WHAT YOU HAVE TO DO:
Each entry is to be retyped exactly as it appears, and each image is to be dropped.

Collected data:
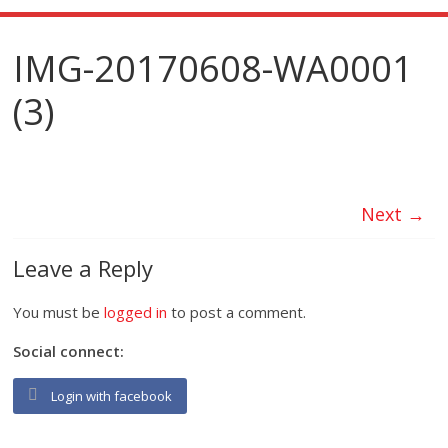
IMG-20170608-WA0001
(3)
Next →
Leave a Reply
You must be
logged in
to post a comment.
Social connect:
Login with facebook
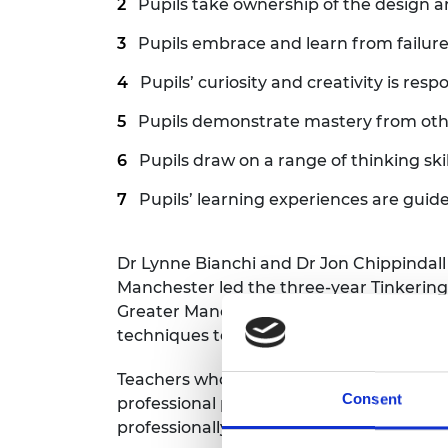
Pupils take ownership of the design 
Pupils embrace and learn from failur
Pupils’ curiosity and creativity is res
Pupils demonstrate mastery from oth
Pupils draw on a range of thinking skil
Pupils’ learning experiences are guid
Dr Lynne Bianchi and Dr Jon Chippindall
Manchester led the three-year Tinkering
Greater Manchester. Through teacher tr
techniques to introduce engineering acti
Teachers who took part valued the oppor
Consent
professional practice with peers and en
professionally.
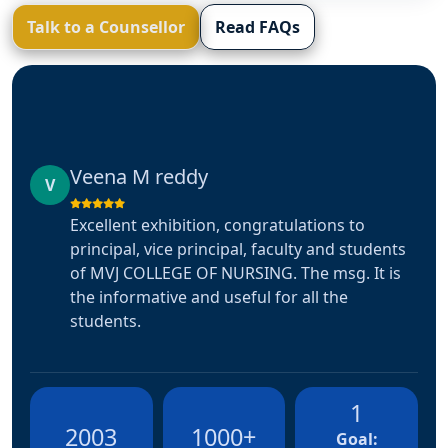
Talk to a Counsellor
Read FAQs
saniya Firdouse
S
Very good experiance and very well co-
ts
ordinaters, This is multiple time experiance
s
with this hospital. Hope it ill appreciated and
expected same for the further🤗🤗🤗
1
2003
1000+
Goal:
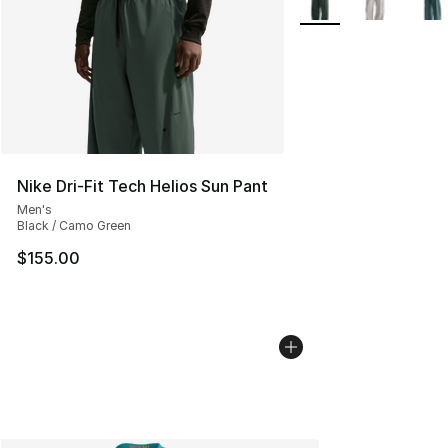
Nike Dri-Fit Tech Helios Sun Pant
Men's
Black / Camo Green
$155.00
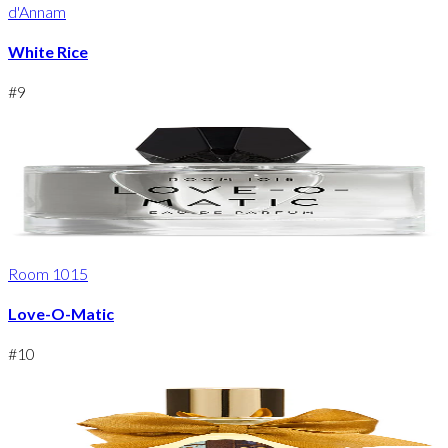
d'Annam
White Rice
#
9
Room 1015
Love-O-Matic
#
10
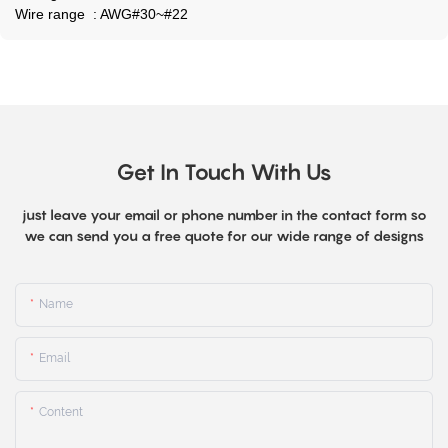
Wire range : AWG#30~#22
Get In Touch With Us
just leave your email or phone number in the contact form so
we can send you a free quote for our wide range of designs
Name
Email
Content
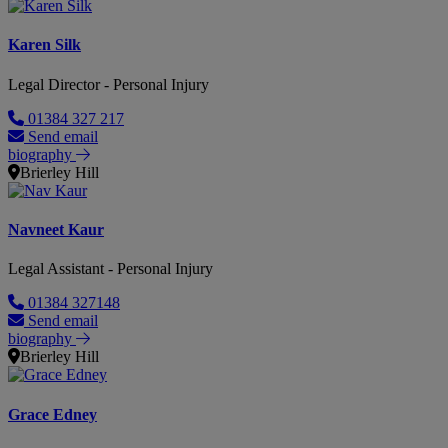
Karen Silk
Legal Director - Personal Injury
01384 327 217
Send email
biography
Brierley Hill
Navneet Kaur
Legal Assistant - Personal Injury
01384 327148
Send email
biography
Brierley Hill
Grace Edney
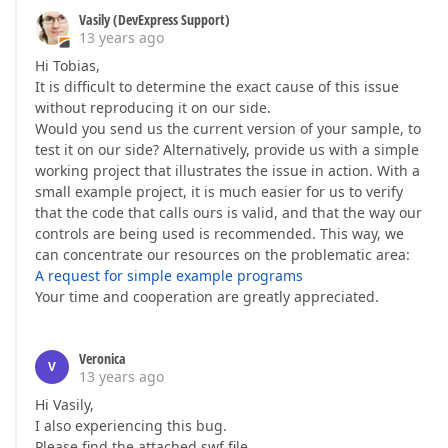
Vasily (DevExpress Support)
13 years ago
Hi Tobias,
It is difficult to determine the exact cause of this issue
without reproducing it on our side.
Would you send us the current version of your sample, to
test it on our side? Alternatively, provide us with a simple
working project that illustrates the issue in action. With a
small example project, it is much easier for us to verify
that the code that calls ours is valid, and that the way our
controls are being used is recommended. This way, we
can concentrate our resources on the problematic area:
A request for simple example programs
Your time and cooperation are greatly appreciated.
Veronica
V
13 years ago
Hi Vasily,
I also experiencing this bug.
Please find the attached swf file.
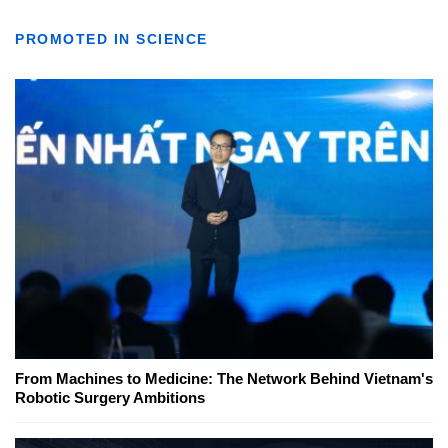
PROMOTED IN SCIENCE
From Machines to Medicine: The Network Behind Vietnam's
Robotic Surgery Ambitions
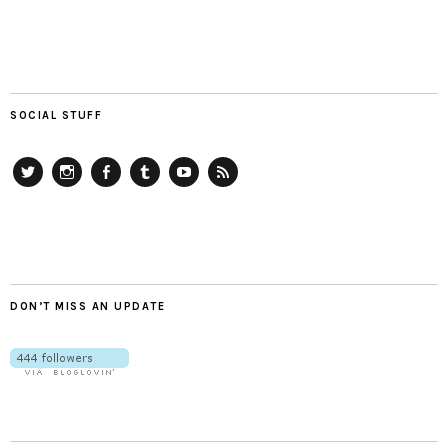
SOCIAL STUFF
Twitter
Instagram
Facebook
Tumblr
YouTube
RSS
DON’T MISS AN UPDATE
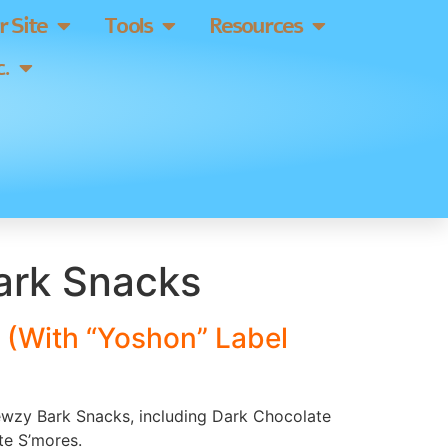
 Site
Tools
Resources
.
rk Snacks
 (With “Yoshon” Label
hewzy Bark Snacks, including Dark Chocolate
te S’mores.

RESULT FOR THIS TASK:
IMG-20170608-WA0001
(3)
Next →
Leave a Reply
You must be
logged in
to post a comment.
Social connect:
Login with facebook
Pupils take ownership of the design 
Pupils embrace and learn from failur
Pupils’ curiosity and creativity is res
Pupils demonstrate mastery from oth
Pupils draw on a range of thinking skil
Pupils’ learning experiences are guid
Dr Lynne Bianchi and Dr Jon Chippindall
Manchester led the three-year Tinkering
Greater Manchester. Through teacher tr
techniques to introduce engineering acti
Teachers who took part valued the oppor
Consent
professional practice with peers and en
professionally.
Talk to a Counsellor
Read FAQs
saniya Firdouse
S
Very good experiance and very well co-
ts
ordinaters, This is multiple time experiance
s
with this hospital. Hope it ill appreciated and
expected same for the further🤗🤗🤗
1
2003
1000+
Goal:
Nike Dri-Fit Tech Helios Sun Pant
Men's
Black / Camo Green
$155.00
d'Annam
White Rice
#
9
Room 1015
Love-O-Matic
#
10
Wire range : AWG#30~#22
Get In Touch With Us
just leave your email or phone number in the contact form so
we can send you a free quote for our wide range of designs
Name
Email
Content
Karen Silk
Legal Director - Personal Injury
01384 327 217
Send email
biography
Brierley Hill
Navneet Kaur
Legal Assistant - Personal Injury
01384 327148
Send email
biography
Brierley Hill
Grace Edney
Vasily (DevExpress Support)
13 years ago
Hi Tobias,
It is difficult to determine the exact cause of this issue
without reproducing it on our side.
Would you send us the current version of your sample, to
test it on our side? Alternatively, provide us with a simple
working project that illustrates the issue in action. With a
small example project, it is much easier for us to verify
that the code that calls ours is valid, and that the way our
controls are being used is recommended. This way, we
can concentrate our resources on the problematic area:
A request for simple example programs
Your time and cooperation are greatly appreciated.
Veronica
V
13 years ago
Hi Vasily,
I also experiencing this bug.
Please find the attached swf file.
PROMOTED IN SCIENCE
From Machines to Medicine: The Network Behind Vietnam's
Robotic Surgery Ambitions
SOCIAL STUFF
Twitter
Instagram
Facebook
Tumblr
YouTube
RSS
DON’T MISS AN UPDATE
 Site
Tools
Resources
.
rk Snacks
 (With “Yoshon” Label
hewzy Bark Snacks, including Dark Chocolate
te S’mores.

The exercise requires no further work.